Having been disappointed with similar programs in the past, I wasn’t expecting much from Droid’s new voice input capabilities in terms of speed or accuracy. I must admit, I’ve been very pleasantly surprised! Using the onscreen keyboard, a microphone button now appears directly to the left of the spacebar whenever you tap on a field that can accept text. The one exception is the Google Quick Search Box, which has its own mic button. Voice input is always available, but active only immediately after you press the onscreen keyboard’s mic button. If you want to turn the onscreen keyboard’s voice input completely off, you can do so by going Menu Button => Settings => Language & Keyboard => Android Keyboard => and removing the checkmark from “Voice input”.
The live wallpapers concept is much more flexible than that GIF-type animated background you may have had on your old Windows 98 computer. Sure, a live wallpaper can be a looping animation, but it can also be based on activity happening on the Droid (such as music visualizations), include randomized elements, or even be interactive. Try Menu Button => Wallpaper => Live wallpapers => and choose “Water” for a fun example. If you choose a live wallpaper like Magic Smoke, you can quickly customize the background by going Menu Button => Configure from your Droid’s home screen.

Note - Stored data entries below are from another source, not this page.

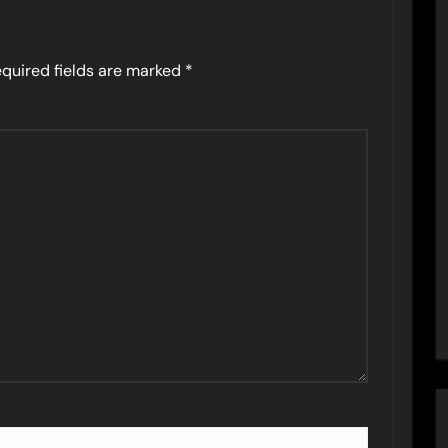
quired fields are marked
*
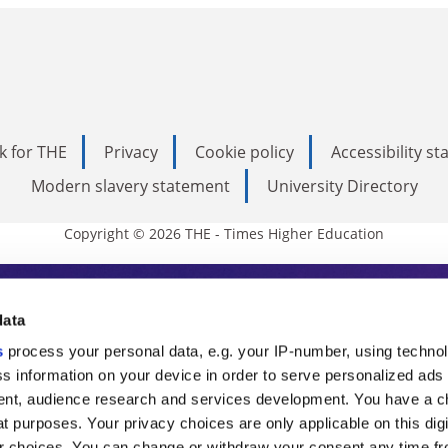
k for THE
Privacy
Cookie policy
Accessibility s
Modern slavery statement
University Directory
Copyright © 2026 THE - Times Higher Education
s Higher Education
data
s
process your personal data, e.g. your IP-number, using techno
ducation, THE is an invaluable daily resou
s information on your device in order to serve personalized ads
nt, audience research and services development. You have a c
commentary from the sharpest minds in i
t purposes. Your privacy choices are only applicable on this digi
 choices. You can change or withdraw your consent any time fr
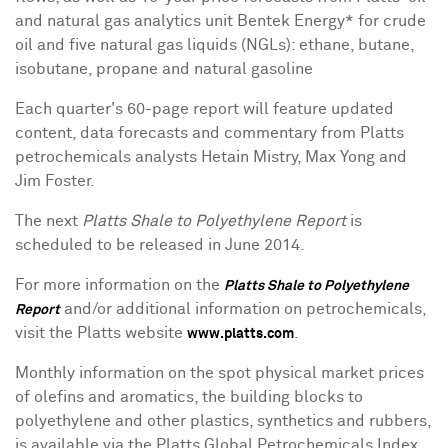
and natural gas analytics unit Bentek Energy* for crude
oil and five natural gas liquids (NGLs): ethane, butane,
isobutane, propane and natural gasoline
Each quarter's 60-page report will feature updated
content, data forecasts and commentary from Platts
petrochemicals analysts Hetain Mistry,
Max Yong
and
Jim Foster
.
The next
Platts Shale to Polyethylene Report
is
scheduled to be released in
June 2014
.
For more information on the
Platts Shale to Polyethylene
and/or additional information on petrochemicals,
Report
visit the Platts website
.
www.platts.com
Monthly information on the spot physical market prices
of olefins and aromatics, the building blocks to
polyethylene and other plastics, synthetics and rubbers,
is available via the Platts Global Petrochemicals Index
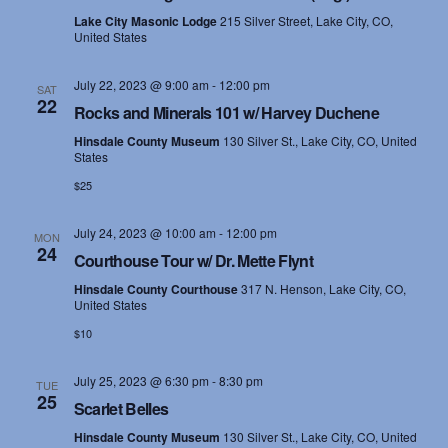
Lake City Masonic Lodge
215 Silver Street, Lake City, CO,
United States
July 22, 2023 @ 9:00 am
-
12:00 pm
SAT
22
Rocks and Minerals 101 w/ Harvey Duchene
Hinsdale County Museum
130 Silver St., Lake City, CO, United
States
$25
July 24, 2023 @ 10:00 am
-
12:00 pm
MON
24
Courthouse Tour w/ Dr. Mette Flynt
Hinsdale County Courthouse
317 N. Henson, Lake City, CO,
United States
$10
July 25, 2023 @ 6:30 pm
-
8:30 pm
TUE
25
Scarlet Belles
Hinsdale County Museum
130 Silver St., Lake City, CO, United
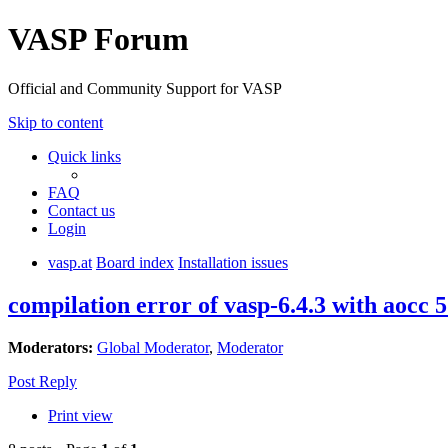
VASP Forum
Official and Community Support for VASP
Skip to content
Quick links
FAQ
Contact us
Login
vasp.at
Board index
Installation issues
compilation error of vasp-6.4.3 with aocc 5
Moderators:
Global Moderator
,
Moderator
Post Reply
Print view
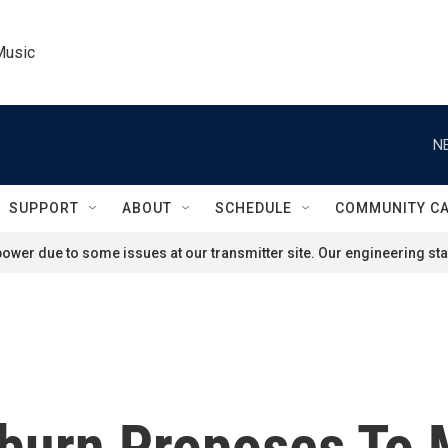
Music
N
SUPPORT
ABOUT
SCHEDULE
COMMUNITY C
ower due to some issues at our transmitter site. Our engineering staf
urn Proposes To Ma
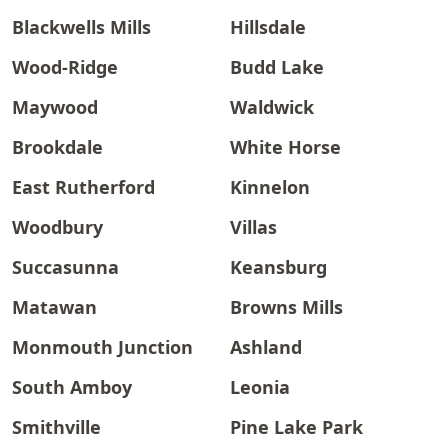
Blackwells Mills
Hillsdale
Wood-Ridge
Budd Lake
Maywood
Waldwick
Brookdale
White Horse
East Rutherford
Kinnelon
Woodbury
Villas
Succasunna
Keansburg
Matawan
Browns Mills
Monmouth Junction
Ashland
South Amboy
Leonia
Smithville
Pine Lake Park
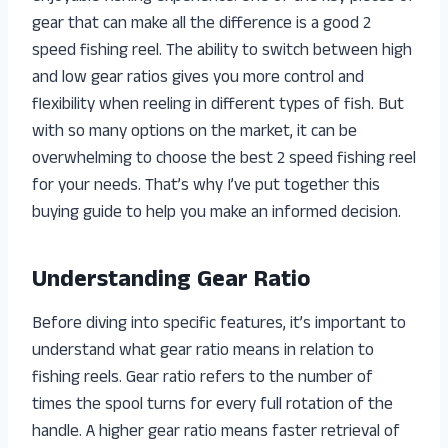
gear that can make all the difference is a good 2
speed fishing reel. The ability to switch between high
and low gear ratios gives you more control and
flexibility when reeling in different types of fish. But
with so many options on the market, it can be
overwhelming to choose the best 2 speed fishing reel
for your needs. That’s why I’ve put together this
buying guide to help you make an informed decision.
Understanding Gear Ratio
Before diving into specific features, it’s important to
understand what gear ratio means in relation to
fishing reels. Gear ratio refers to the number of
times the spool turns for every full rotation of the
handle. A higher gear ratio means faster retrieval of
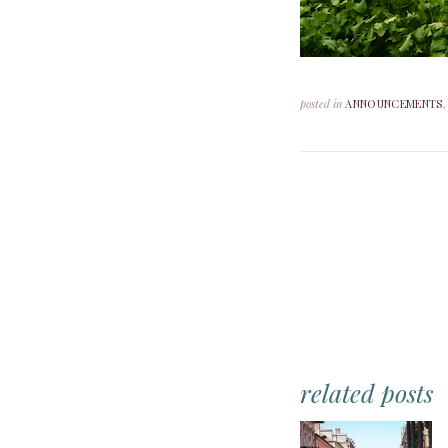
posted in
ANNOUNCEMENTS
related posts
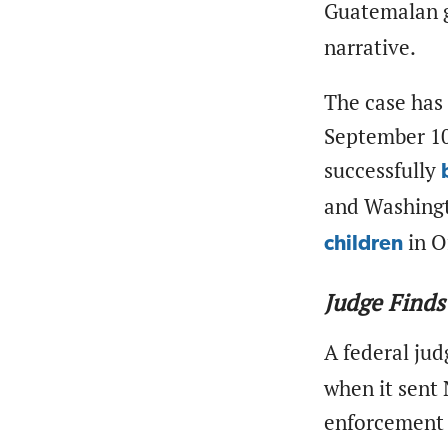
Guatemalan
narrative.
The case has 
September 10.
successfully
and Washingt
in O
children
Judge Finds
A federal jud
when it sent 
enforcement 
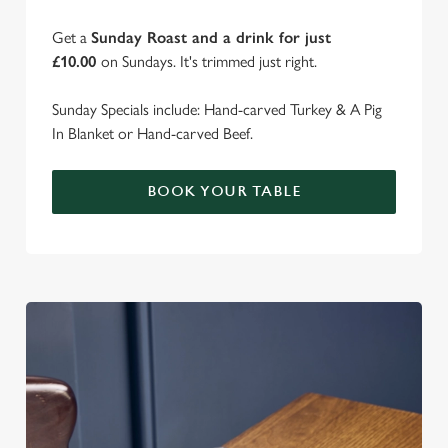
Get a
Sunday Roast and a drink for just
£10.00
on Sundays. It's trimmed just right.
Sunday Specials include: Hand-carved Turkey & A Pig
In Blanket or Hand-carved Beef.
BOOK YOUR TABLE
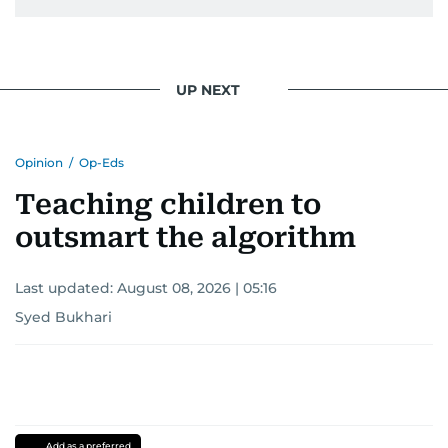
UP NEXT
Opinion
/
Op-Eds
Teaching children to
outsmart the algorithm
Last updated:
August 08, 2026 | 05:16
Syed Bukhari
Add as a preferred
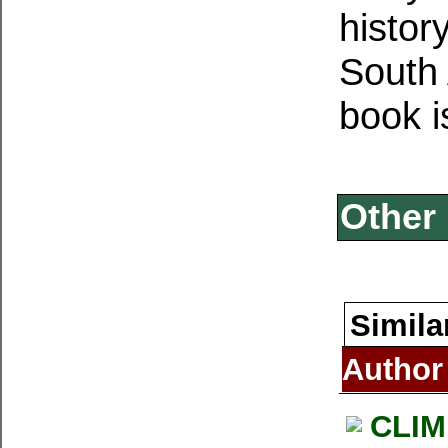
histor
South 
book i
Other 
Simila
Author
CLIM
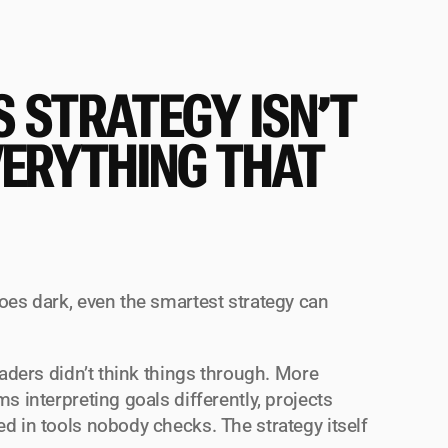
 STRATEGY ISN’T 
VERYTHING THAT 
oes dark, even the smartest strategy can 
eaders didn’t think things through. More 
s interpreting goals differently, projects 
d in tools nobody checks. The strategy itself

Think of Google Goggles as the visual equivalent of song-recognition apps. Say you’re at a library, and you see a book that you’d like to add to your personal collection. Simply go into your Droid’s application drawer and tap on Goggles. After completing a short one-time tutorial, take a picture of the book’s cover and wait a few moments for the app to analyze the picture. You will then see information and purchasing options for the book. In my testing, Goggles has been very accurate — even when the picture contains glare from Droid’s built-in flash. For more information, see Google’s official introduction to Goggles in the video below.
Other features new to Droid in Android OS 2.1 include: a mobile version of Google Earth (send a link from your computer or download from Android Market); official support for Yahoo! Mail; enhancements to Gallery, including Picasa integration and a 3D interface; and a new “News and Weather” app. Due to hardware limitations, Google Earth will not work on Sprint’s HTC Hero or Verizon’s HTC Eris.
There’s strong evidence that there will eventually be more updates to the 2.1 series of Android OS for Droid. First, there are admittedly some missing elements in the existing update, including: users are still limited to only three panels for their apps, still no biking layer in Google Maps or Google Earth, no way to activate voice input from the hardware keyboard, and users cannot access Yahoo! Mail over Wi-Fi. Second, updated Droids are reporting a firmware version of 2.1-update1 — suggesting that a 2.1-update2 is already on the drawing boards.
Journalists in the blogosphere are widely reporting that updates for those versions of Motorola Milestone (Droid’s cousin for non-US markets), Hero, and Eris which didn’t come with Android OS 2.1 pre-installed will receive access to over-the-air and/or downloadable updates as early as this month. In the meantime, Droid owners have some major bragging rights!